Assistant district attorney Mary Sowinski kept her remarks brief.

"I would beg the court to remember that in this community, as in any community, school should be a sacred place and a place of safety," she said, before recommending a sentence that would ensure Iliopoulos is supervised by the probation department for the rest of his life.

Defense attorney Andrew Morgan was equally brief. He noted that Iliopoulos maintains his innocence and is appealing the verdict, thus he does not believe there should be a sentencing.

Through an interpreter, Iliopoulos said a few words on his own behalf.

"I respect everybody and never in my mind to do harm to a person," he said. "God bless my enemies and my friends."

Judge Michael Bloom began his remarks by noting the factors that must be considered at sentencing, including the gravity of the offense, the character of the defendant and the need to protect the public.

He then launched into a defense of the verdict.

"I'm not so naive as to think there are never wrongful convictions in criminal cases in this state and the U.S. in general," he said. "If a court believes there's been a miscarriage of justice, the court must do something about it. My judgment in this case is the available evidence does not indicate a miscarriage of justice."

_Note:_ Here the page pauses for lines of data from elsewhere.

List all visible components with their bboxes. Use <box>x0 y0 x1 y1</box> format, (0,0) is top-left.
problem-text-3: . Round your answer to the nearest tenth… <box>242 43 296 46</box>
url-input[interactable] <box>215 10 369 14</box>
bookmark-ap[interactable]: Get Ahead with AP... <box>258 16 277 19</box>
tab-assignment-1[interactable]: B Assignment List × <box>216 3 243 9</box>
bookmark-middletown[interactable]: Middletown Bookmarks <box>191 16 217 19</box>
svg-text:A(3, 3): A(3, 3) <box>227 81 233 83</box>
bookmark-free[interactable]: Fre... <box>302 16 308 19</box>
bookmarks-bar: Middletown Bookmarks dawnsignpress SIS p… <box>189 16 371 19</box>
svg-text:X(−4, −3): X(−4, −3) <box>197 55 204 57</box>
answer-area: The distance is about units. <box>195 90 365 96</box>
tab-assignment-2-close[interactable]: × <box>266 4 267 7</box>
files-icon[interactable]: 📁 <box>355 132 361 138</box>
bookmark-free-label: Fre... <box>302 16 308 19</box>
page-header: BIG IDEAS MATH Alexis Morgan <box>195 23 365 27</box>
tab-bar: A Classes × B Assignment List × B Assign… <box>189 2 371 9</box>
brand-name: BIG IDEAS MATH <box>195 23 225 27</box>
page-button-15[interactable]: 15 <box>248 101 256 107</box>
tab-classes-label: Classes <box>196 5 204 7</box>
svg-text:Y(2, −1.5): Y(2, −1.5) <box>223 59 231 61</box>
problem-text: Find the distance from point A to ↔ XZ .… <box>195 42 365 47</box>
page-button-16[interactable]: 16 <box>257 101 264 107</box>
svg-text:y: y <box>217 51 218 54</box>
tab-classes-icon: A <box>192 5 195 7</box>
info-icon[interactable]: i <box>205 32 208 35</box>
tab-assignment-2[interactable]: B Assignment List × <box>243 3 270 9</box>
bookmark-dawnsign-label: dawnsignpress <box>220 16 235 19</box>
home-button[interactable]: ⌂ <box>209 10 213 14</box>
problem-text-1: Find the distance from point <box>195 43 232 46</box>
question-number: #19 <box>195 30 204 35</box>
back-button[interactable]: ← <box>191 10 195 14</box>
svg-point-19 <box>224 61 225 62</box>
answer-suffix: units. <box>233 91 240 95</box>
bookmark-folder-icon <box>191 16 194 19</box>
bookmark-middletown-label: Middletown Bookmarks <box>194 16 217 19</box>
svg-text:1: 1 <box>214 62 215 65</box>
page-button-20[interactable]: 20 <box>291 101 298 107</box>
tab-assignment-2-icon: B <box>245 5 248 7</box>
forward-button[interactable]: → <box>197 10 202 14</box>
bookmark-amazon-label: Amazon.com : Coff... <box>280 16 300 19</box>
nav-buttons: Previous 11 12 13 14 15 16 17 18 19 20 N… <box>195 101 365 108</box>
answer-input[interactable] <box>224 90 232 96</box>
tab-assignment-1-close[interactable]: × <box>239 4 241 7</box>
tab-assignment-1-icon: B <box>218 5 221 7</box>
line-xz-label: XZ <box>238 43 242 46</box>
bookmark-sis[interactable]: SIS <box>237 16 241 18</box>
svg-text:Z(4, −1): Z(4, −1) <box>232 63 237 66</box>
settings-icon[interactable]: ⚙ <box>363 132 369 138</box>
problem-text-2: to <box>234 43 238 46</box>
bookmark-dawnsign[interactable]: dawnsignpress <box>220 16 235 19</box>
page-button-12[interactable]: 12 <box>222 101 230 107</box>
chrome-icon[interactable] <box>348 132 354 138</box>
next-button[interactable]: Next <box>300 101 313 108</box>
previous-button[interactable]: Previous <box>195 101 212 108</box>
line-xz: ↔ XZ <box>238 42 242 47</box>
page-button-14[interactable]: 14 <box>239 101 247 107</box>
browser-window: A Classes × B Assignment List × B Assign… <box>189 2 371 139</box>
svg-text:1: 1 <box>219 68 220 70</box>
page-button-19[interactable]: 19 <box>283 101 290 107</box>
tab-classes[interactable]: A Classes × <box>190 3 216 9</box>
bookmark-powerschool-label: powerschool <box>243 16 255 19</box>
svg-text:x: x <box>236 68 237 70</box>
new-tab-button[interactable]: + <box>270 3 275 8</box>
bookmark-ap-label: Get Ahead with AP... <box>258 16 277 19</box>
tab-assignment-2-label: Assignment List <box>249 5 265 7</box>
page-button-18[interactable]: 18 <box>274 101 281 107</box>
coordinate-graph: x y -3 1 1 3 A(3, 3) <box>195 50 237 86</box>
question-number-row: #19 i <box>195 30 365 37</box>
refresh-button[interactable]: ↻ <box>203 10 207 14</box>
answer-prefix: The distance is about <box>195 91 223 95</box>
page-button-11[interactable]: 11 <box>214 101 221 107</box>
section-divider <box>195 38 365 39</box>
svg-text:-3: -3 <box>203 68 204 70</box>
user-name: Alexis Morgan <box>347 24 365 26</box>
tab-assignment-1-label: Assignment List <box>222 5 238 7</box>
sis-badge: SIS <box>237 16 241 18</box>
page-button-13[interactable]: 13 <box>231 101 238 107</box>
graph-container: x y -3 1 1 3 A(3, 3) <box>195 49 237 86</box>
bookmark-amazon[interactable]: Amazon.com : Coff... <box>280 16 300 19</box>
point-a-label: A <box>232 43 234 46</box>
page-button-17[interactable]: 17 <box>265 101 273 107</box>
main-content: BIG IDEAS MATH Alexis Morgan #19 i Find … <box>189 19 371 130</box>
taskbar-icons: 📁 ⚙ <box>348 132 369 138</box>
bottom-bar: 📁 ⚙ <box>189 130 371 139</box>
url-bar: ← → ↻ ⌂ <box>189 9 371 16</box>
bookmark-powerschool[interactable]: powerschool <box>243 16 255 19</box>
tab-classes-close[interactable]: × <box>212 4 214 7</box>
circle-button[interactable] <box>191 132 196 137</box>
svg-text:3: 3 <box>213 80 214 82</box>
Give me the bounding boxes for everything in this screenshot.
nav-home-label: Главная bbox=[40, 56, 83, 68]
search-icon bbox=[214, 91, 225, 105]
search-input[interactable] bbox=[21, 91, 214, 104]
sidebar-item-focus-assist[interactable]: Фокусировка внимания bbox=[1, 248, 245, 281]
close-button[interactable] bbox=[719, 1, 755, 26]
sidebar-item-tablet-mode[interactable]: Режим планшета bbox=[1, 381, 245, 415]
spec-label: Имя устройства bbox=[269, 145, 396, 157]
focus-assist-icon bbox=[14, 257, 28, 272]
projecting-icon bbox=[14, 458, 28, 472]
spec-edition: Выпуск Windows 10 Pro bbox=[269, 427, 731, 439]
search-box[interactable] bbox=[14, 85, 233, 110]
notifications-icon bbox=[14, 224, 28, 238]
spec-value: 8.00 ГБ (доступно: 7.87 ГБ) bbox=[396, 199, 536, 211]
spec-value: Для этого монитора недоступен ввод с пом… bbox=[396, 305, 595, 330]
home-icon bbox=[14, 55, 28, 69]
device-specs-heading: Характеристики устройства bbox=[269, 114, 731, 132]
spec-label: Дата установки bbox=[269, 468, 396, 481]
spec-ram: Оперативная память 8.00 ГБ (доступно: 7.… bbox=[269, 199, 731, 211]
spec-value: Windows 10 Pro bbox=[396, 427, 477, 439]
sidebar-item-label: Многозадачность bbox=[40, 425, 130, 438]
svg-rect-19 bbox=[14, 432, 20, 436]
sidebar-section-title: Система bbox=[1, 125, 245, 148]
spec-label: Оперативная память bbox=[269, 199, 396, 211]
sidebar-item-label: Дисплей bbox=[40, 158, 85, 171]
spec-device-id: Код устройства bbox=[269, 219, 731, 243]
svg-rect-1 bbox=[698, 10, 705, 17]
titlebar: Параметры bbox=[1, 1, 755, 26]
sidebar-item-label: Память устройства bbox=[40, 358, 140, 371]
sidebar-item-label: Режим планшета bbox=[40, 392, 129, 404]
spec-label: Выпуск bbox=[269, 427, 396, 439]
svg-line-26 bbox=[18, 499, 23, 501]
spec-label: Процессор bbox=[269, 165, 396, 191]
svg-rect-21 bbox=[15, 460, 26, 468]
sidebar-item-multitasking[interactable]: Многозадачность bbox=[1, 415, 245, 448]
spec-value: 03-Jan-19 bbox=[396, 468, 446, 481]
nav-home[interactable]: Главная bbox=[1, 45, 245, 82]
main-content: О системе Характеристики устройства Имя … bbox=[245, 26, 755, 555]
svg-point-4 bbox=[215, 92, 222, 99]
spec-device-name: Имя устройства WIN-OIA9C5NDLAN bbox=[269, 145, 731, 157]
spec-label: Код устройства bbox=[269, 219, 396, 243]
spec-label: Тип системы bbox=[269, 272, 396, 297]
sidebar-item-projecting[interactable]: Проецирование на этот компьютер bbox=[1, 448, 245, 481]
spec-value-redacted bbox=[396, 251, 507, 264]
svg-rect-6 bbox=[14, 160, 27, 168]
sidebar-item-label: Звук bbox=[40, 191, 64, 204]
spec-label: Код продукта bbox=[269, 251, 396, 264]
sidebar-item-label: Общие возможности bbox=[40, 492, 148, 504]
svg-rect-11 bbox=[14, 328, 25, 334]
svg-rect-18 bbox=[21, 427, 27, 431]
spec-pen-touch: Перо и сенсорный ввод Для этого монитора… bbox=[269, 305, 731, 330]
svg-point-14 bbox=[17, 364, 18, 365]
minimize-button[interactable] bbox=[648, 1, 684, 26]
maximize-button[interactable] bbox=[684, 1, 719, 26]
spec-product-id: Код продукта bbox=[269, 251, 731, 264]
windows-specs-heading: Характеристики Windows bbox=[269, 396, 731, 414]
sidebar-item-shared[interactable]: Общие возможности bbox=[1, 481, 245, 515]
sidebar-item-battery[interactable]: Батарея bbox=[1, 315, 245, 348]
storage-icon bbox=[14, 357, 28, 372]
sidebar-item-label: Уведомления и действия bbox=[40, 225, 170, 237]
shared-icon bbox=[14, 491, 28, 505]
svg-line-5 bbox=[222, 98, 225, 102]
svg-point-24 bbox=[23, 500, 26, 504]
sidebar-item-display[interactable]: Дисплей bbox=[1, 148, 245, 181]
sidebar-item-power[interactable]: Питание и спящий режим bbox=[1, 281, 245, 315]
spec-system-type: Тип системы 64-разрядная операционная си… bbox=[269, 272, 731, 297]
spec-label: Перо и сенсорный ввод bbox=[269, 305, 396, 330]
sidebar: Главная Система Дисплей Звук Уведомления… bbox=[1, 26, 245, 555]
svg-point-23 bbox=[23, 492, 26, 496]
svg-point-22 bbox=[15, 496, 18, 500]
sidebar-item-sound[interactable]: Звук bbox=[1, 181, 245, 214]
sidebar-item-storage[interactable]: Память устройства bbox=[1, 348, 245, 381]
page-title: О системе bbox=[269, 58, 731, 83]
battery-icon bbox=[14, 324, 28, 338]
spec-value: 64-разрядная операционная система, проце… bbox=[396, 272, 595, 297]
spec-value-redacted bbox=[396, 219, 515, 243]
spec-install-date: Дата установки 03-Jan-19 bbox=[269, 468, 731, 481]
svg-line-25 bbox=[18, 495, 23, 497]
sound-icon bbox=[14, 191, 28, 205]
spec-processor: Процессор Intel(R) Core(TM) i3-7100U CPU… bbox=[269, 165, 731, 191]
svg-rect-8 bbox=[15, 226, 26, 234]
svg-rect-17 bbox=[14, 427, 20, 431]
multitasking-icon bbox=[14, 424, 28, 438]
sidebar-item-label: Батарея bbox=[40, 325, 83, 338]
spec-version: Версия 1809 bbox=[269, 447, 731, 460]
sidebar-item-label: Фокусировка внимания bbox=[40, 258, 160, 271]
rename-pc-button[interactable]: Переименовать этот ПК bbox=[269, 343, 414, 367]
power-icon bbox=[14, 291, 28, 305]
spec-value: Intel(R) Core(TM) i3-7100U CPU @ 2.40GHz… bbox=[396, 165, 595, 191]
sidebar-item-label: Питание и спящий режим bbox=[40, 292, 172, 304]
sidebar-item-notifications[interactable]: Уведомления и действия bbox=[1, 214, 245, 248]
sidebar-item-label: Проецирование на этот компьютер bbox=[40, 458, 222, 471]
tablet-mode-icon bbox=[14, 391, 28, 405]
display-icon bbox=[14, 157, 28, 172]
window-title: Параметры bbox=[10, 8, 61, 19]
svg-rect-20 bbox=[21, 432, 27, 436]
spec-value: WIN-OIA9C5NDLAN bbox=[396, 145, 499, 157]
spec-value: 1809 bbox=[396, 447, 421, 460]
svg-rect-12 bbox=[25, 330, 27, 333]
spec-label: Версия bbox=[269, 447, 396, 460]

Bloom cited several factors that led him to conclude there was sufficient evidence in the record for the jury to find the defendant guilty as charged.

Specifically, he noted the victim made a contemporaneous report of the incident. She reported the assault immediately after it happened and in relatively specific terms.

Secondly, there was corroborating evidence in the form of video surveillance that put the defendant and the victim in the locations indicated by the victim.

Third, the defendant acknowledged being in the closet with the girl and telling her not to tell anybody.

Finally, there was physical evidence, in the form of the defendant's DNA on the victim's body, he noted.

He then turned to the gravity of the offense and explained that it requires substantial punishment.

"Luring a child into a small room, closing the door and keeping her there is a grave and serious offense," the judge said. "A man has lured a child at a school where he was supposedly a trusted employee, closed the door, wouldn't let her leave, pulled at her clothes, kissed her bare skin. It is repugnant conduct that require a substantial response from the justice system. There needs to be a substantial prison sentence imposed in this case."

Bloom then handed down a sentence of 14 years in prison.

On the child enticement charge, Iliopoulos was sentenced to 4 years in prison. On the false imprisonment count, he was sentenced to one year in prison. Both of those sentences are to be served concurrently with a 14-year sentence for first degree sexual assault of a child.

Iliopoulos will receive credit for 368 days already served.